Vol. 1 No. 17












Speeding Traffic Mutes Voice of Caution

by Edward Shanahan


We're sitting on a bench in the triangular park across from the Florence Association building as steady traffic hums past us to the left, to the right and behind us. We are surrounded by traffic and the noise and smell of traffic.

Only the traffic signals at Main and Maple Streets bring occasional abatement of the flow and the din.

The setting for our interview could not be more appropriate. On this sunny fall day, I am talking to Ed Hagelstein about his obsession with safer city streets and his concern that traffic in Northampton has sped out of control.

Hagelstein, a Northampton native, has lived on Nonotuck Street for 34 years. Before that he lived a few hundred yards down Park Street from the bench we are sharing.
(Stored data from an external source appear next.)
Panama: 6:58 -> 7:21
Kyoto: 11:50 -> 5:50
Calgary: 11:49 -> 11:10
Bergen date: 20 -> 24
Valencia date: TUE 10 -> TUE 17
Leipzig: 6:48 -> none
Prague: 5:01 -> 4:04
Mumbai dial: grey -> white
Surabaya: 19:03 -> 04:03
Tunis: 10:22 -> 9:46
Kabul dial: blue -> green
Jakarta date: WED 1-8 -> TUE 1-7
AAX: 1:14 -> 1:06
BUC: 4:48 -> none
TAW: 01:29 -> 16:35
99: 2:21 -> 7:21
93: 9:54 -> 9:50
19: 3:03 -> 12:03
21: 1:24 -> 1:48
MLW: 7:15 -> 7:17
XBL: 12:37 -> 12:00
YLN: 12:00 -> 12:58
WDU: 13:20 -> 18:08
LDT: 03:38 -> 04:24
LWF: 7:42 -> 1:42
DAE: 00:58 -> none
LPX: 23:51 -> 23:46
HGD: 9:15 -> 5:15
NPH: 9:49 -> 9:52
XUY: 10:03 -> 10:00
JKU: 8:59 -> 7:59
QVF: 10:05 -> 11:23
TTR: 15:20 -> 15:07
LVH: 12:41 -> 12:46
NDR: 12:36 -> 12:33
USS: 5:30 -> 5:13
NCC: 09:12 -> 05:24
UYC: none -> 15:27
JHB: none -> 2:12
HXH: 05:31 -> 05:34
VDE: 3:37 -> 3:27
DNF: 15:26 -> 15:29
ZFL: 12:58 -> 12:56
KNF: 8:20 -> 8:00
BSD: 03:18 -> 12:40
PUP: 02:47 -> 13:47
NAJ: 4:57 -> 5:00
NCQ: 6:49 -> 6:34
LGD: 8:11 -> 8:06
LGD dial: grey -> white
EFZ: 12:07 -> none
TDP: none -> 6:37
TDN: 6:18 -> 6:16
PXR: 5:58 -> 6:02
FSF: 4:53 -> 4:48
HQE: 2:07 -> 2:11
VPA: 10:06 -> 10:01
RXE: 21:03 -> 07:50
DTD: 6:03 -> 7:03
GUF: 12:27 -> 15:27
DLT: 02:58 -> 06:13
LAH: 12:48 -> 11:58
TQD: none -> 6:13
For the last two years, Hagelstein has become something of a traffic activist - first as a member of the Mayor's Safe Streets Task Force, and for the last year as virtually the only member of the public to show up for each and every meeting of the Northampton Transportation Committee, save one when he was out of town, (but he then sent a letter to the committee to make some point).

He ticks off statistics from the summary of the recent transportation plan prepared for the city by the Pioneer Valley Planning Commission: Between 1997 and 1999, there were 1,495 traffic-related injuries in Northampton or 500 a year. Based on population, that's one injury for every 19 residents.

During that same three-year period, there were seven fatalities.

The summary claimed that "the city was ranked as the most dangerous community in Hampshire Country based on traffic crashes per population."

The cause is no secret, people are driving much too fast. "Speed is what kills, speed is what kills," says Hagelstein, who is now retired from his job as a radiochemist for a firm in Connecticut.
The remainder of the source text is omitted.